Mai Morimoto, Former Graduate Scholar
1. Tell us about yourself
My formative years were during high school, where my favorite subjects were biology, art, and philosophy. So naturally, I became interested in the brain and decided that I would study neuroscience when I was about 16. I have not looked back since then. Before coming to Janelia, I studied a variety of brains including that of honeybee, fish and mice.
2. What brought you to Janelia?
I wanted to learn the technical skills and ways of thinking associated with the “circuit-busting” approach. I knew that Janelia was one of the best places to do that. I was also interested in studying neuroscience in a multidisciplinary institute setting, where people from different scientific backgrounds gather and collaborate.
3. What research projects are you working on?
I am looking at the “higher order” visual processing step in Drosophila where retinotopy becomes vague and feature selectivity emerges. I am investigating how visual information is transformed at this level of processing, using in vivo two-photon calcium imaging.

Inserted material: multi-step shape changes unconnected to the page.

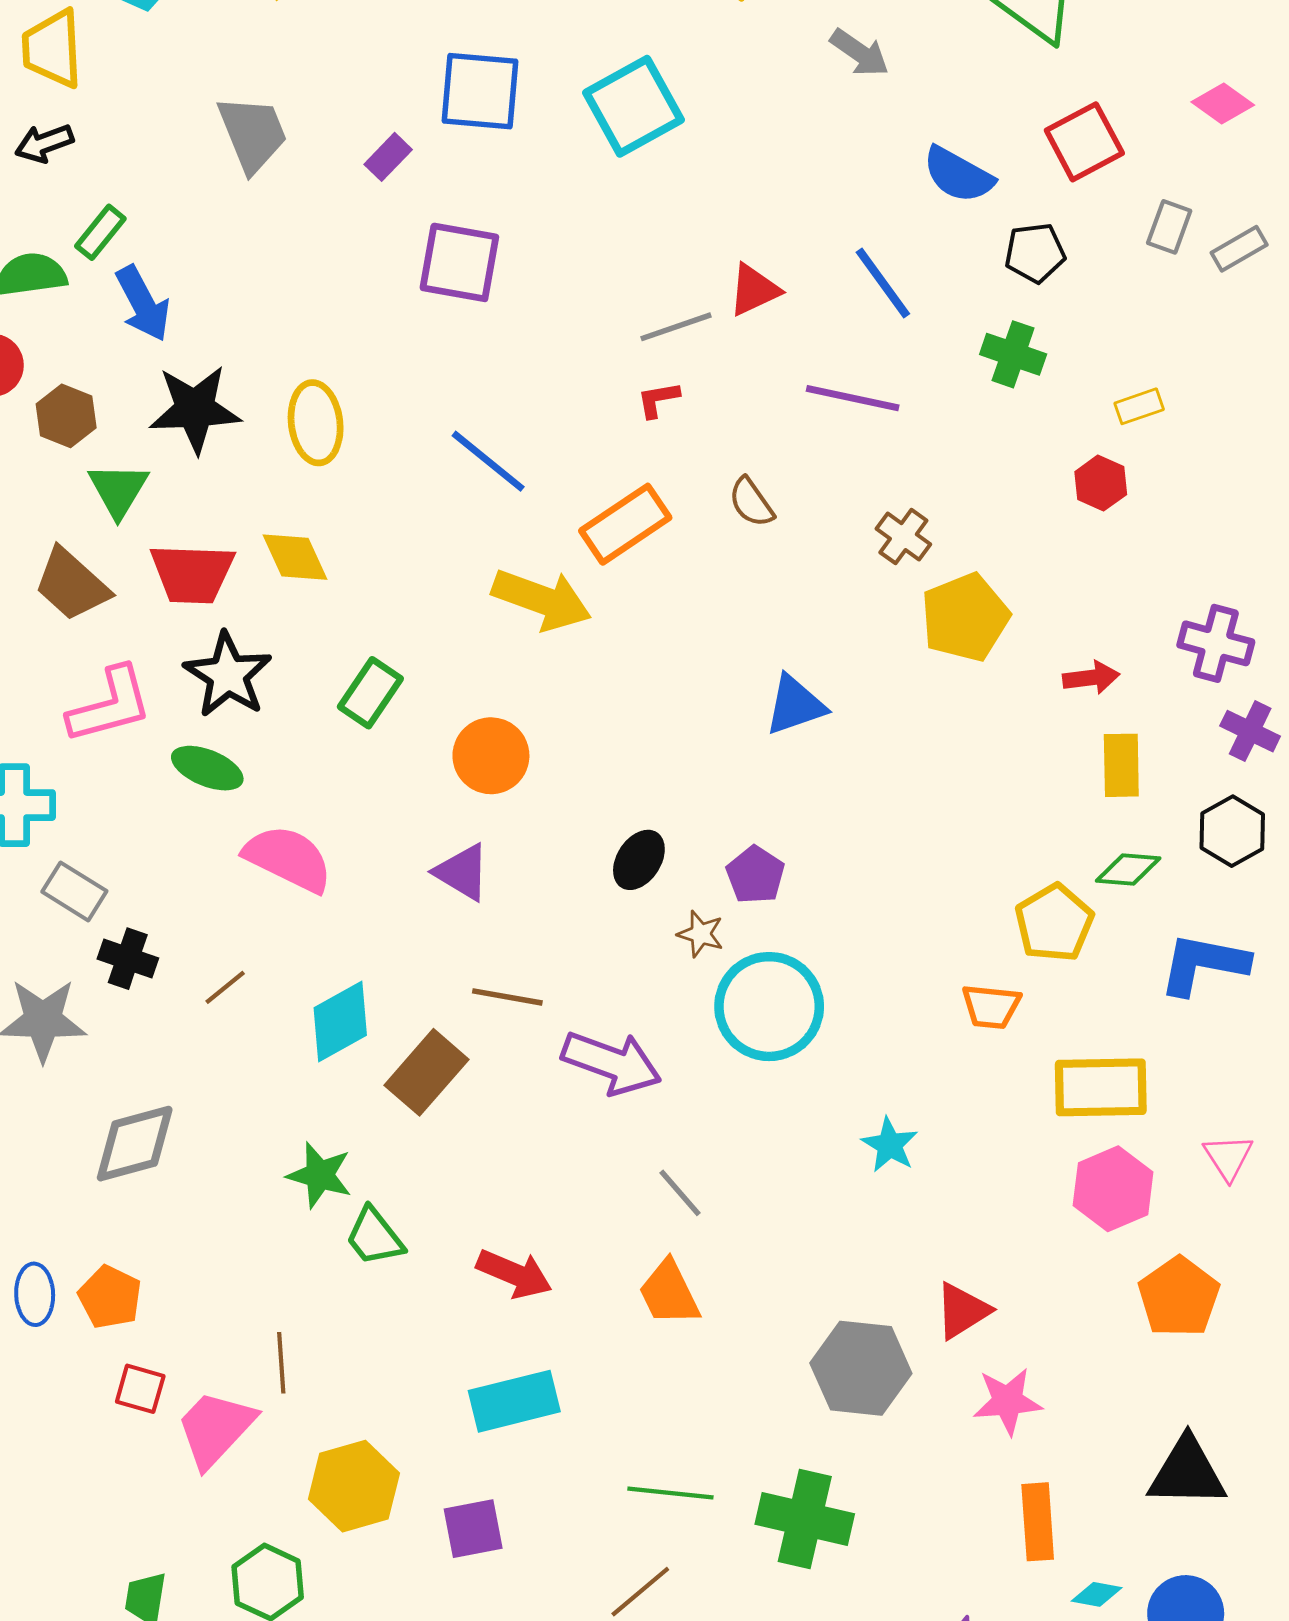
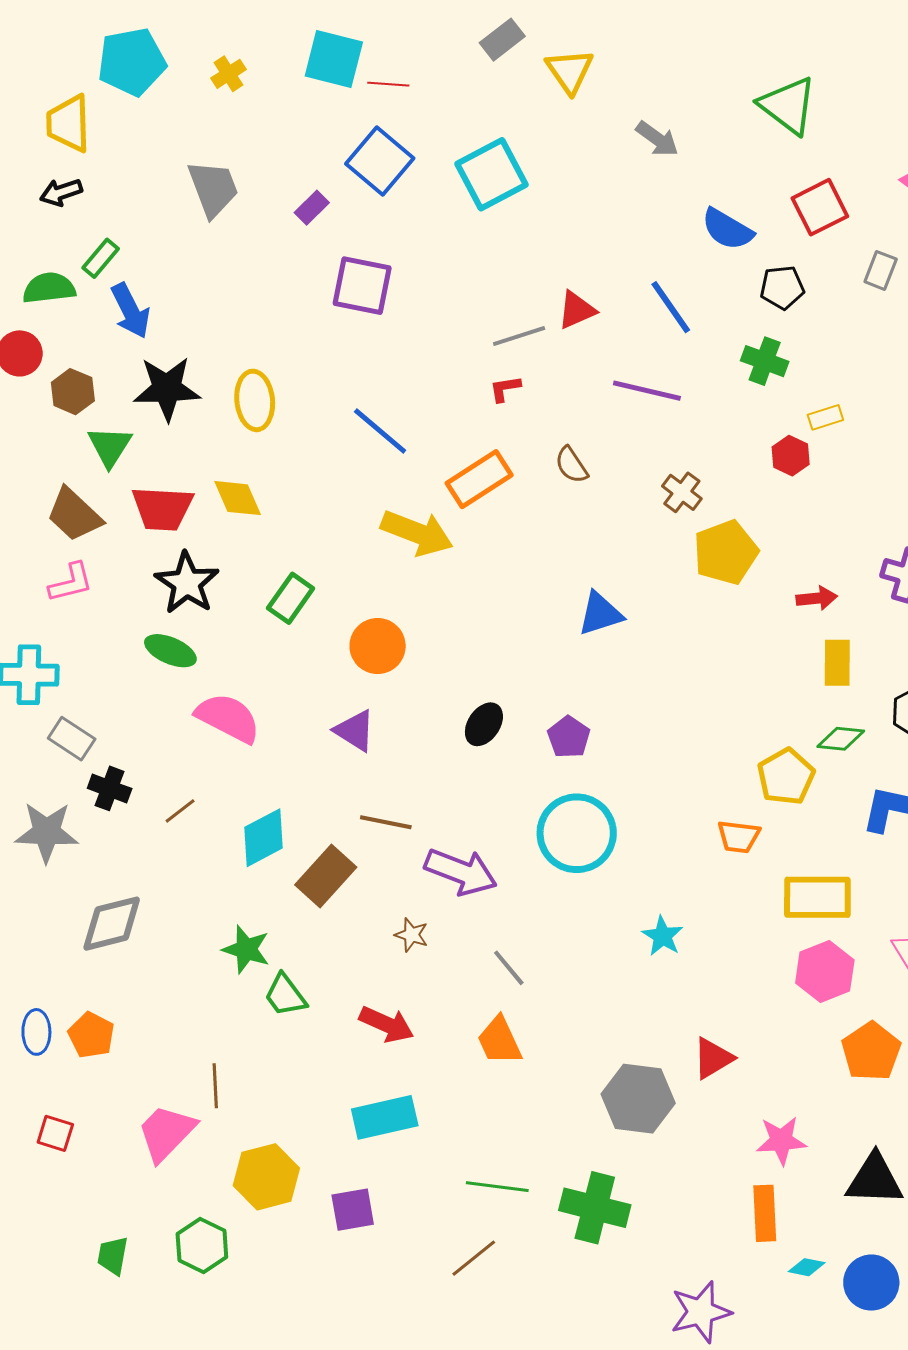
blue square: (480, 91) -> (380, 161), turned 34
yellow rectangle: (1139, 406) -> (825, 417), moved
red hexagon: (1101, 483) -> (791, 456), moved
pink L-shape: (110, 705) -> (71, 583), moved, size x0.7
brown star: (701, 934) -> (412, 935), moved
red square: (140, 1389) -> (55, 1133), moved
pink star: (1008, 1401) -> (781, 1141), moved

4. What advice do you have for someone interested in doing research at Janelia?
You will need enough prior research experience so that you feel comfortable operating independently in the lab. Finding a mentor that fits you is also important. At a personal level, it would be great if you were mentally mature and self-sufficient. That said, you can always ask for help from people in the lab, other students in the program, or the program managers.